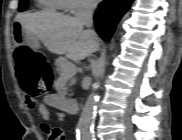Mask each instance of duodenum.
<instances>
[{
    "instance_id": "410a0bca",
    "label": "duodenum",
    "mask_w": 182,
    "mask_h": 140,
    "mask_svg": "<svg viewBox=\"0 0 182 140\" xmlns=\"http://www.w3.org/2000/svg\"><path fill=\"white\" fill-rule=\"evenodd\" d=\"M79 106L80 104L77 100H69L62 105L63 109L73 113L78 110Z\"/></svg>"
}]
</instances>
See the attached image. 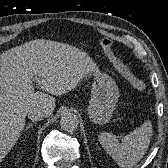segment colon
<instances>
[{
	"label": "colon",
	"instance_id": "1",
	"mask_svg": "<svg viewBox=\"0 0 168 168\" xmlns=\"http://www.w3.org/2000/svg\"><path fill=\"white\" fill-rule=\"evenodd\" d=\"M99 44L114 67L131 83V85L138 91H144L146 89L145 82L136 76L118 57L113 49L112 39L103 37L100 39Z\"/></svg>",
	"mask_w": 168,
	"mask_h": 168
}]
</instances>
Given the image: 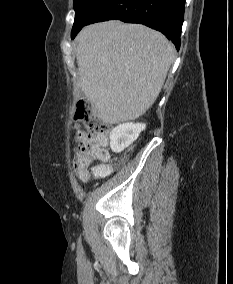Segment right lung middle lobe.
Returning a JSON list of instances; mask_svg holds the SVG:
<instances>
[{
    "label": "right lung middle lobe",
    "mask_w": 233,
    "mask_h": 284,
    "mask_svg": "<svg viewBox=\"0 0 233 284\" xmlns=\"http://www.w3.org/2000/svg\"><path fill=\"white\" fill-rule=\"evenodd\" d=\"M109 0H74L75 21L72 34L81 29Z\"/></svg>",
    "instance_id": "obj_1"
}]
</instances>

------------------------------------------------------------------------

▶ [What is expected]
Search the material above for the word "path", and return each line that holds it.

▶ [Solution to the problem]
    "mask_svg": "<svg viewBox=\"0 0 182 140\" xmlns=\"http://www.w3.org/2000/svg\"><path fill=\"white\" fill-rule=\"evenodd\" d=\"M79 106L80 104L77 100H69L62 105L63 109L73 113L78 110Z\"/></svg>"
	"mask_svg": "<svg viewBox=\"0 0 168 168\" xmlns=\"http://www.w3.org/2000/svg\"><path fill=\"white\" fill-rule=\"evenodd\" d=\"M99 44L114 67L131 83V85L138 91H144L146 89L145 82L136 76L118 57L113 49L112 39L103 37L100 39Z\"/></svg>",
    "mask_svg": "<svg viewBox=\"0 0 233 284\" xmlns=\"http://www.w3.org/2000/svg\"><path fill=\"white\" fill-rule=\"evenodd\" d=\"M109 0H74L75 21L72 34L81 29Z\"/></svg>",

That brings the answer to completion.